Tool calling + reasoning adapter for Qwen3 models:

Qwen/Qwen3-*

Reasoning segments are returned as ReasoningParts.

Parameters:
  • tool_call_start_token – The token used to delimit the start of a tool call. Used to determine when to buffer streams.

  • tool_call_end_token – The token used to delimit the end of a tool call. Used to determine when to yield streams.

  • reasoning_start_token – The token used to delimit the start of a reasoning segment. Used to determine when to buffer streams.

  • reasoning_end_token – The token used to delimit the end of a reasoning segment. Used to determine when to buffer streams and implement default reasoning parsing behaviour.

  • reasoning_always_at_start – Whether the model’s response always starts with reasoning and should be buffered until the reasoning_end_token is seen while streaming.

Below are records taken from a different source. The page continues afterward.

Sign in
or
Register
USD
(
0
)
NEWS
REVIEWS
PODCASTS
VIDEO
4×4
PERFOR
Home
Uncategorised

  • show_reasoning_in_stream – Whether reasoning tokens should be yielded during streams. By default, only non-reasoning tokens will be yielded, and reasoning tokens will be included in a ReasoningPart in the final ChatMessage. This does not change the final returned ChatMessage, it only affects streamed tokens.

  • reasoning_in_stream_color – If True, wraps yielded reasoning tokens in an ANSI color code to make them appear gray when printed in a terminal. Only takes effect when show_reasoning_in_stream=True.

Saving/Loading

kani.utils.saveload.get_ctx(info) KaniZipSaveContext | None[source]

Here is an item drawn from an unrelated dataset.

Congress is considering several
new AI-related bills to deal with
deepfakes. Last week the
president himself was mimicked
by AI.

Get the KaniZipSaveContext from a SerializationInfo/ValidationInfo object.

class kani.utils.saveload.KaniZipSaveContext(zf: zipfile.ZipFile)[source]
save_bytes(data: bytes, suffix: str = '') str[source]

Save the given bytes to the zip file and return its path. Filename is automatically determined by SHA256 hash. If suffix is given, the filename will end with the given suffix.

load_bytes(fp: str) bytes[source]

Read the bytes from the given path in the archive.